Return each line of the data below verbatim; pictures are to be left out.

····················

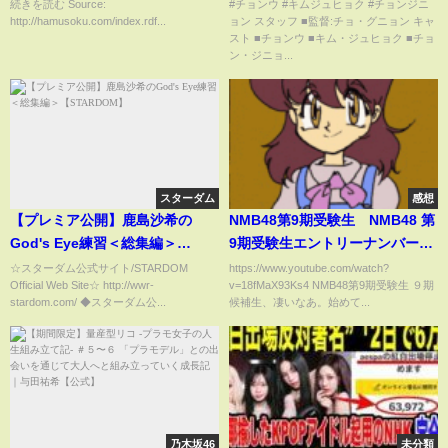
ョク
続きを読む Source:
#チョンウ #キムジュヒョク #チョンジニ
http://hamusoku.com/index.rdf...
ョン スタッフ ■監督:チョ・グニョン キャ
スト ■チョンウ ■キム・ジュヒョク ■チョ
ン・ジニョ...
スターダム
感想
【プレミア公開】鹿島沙希の
NMB48第9期受験生 NMB48 第
God's Eye練習＜総集編＞
9期受験生エントリーナンバーた
【STARDOM】
ちを見てみた！合格予想
☆スターダム公式サイト/STARDOM
https://www.youtube.com/watch?
Official Web Site☆ http://wwr-
v=18fMaX93Ks4 NMB48第9期受験生 ９期
stardom.com/ ◆スターダム公...
候補生、凄いなあ。始めて...
乃木坂46
未分類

····················

_YOUR RESPONSE_.
ョク
続きを読む Source:
#チョンウ #キムジュヒョク #チョンジニ
http://hamusoku.com/index.rdf...
ョン スタッフ ■監督:チョ・グニョン キャ
スト ■チョンウ ■キム・ジュヒョク ■チョ
ン・ジニョ...
スターダム
感想
【プレミア公開】鹿島沙希の
NMB48第9期受験生 NMB48 第
God's Eye練習＜総集編＞
9期受験生エントリーナンバーた
【STARDOM】
ちを見てみた！合格予想
☆スターダム公式サイト/STARDOM
https://www.youtube.com/watch?
Official Web Site☆ http://wwr-
v=18fMaX93Ks4 NMB48第9期受験生 ９期
stardom.com/ ◆スターダム公...
候補生、凄いなあ。始めて...
乃木坂46
未分類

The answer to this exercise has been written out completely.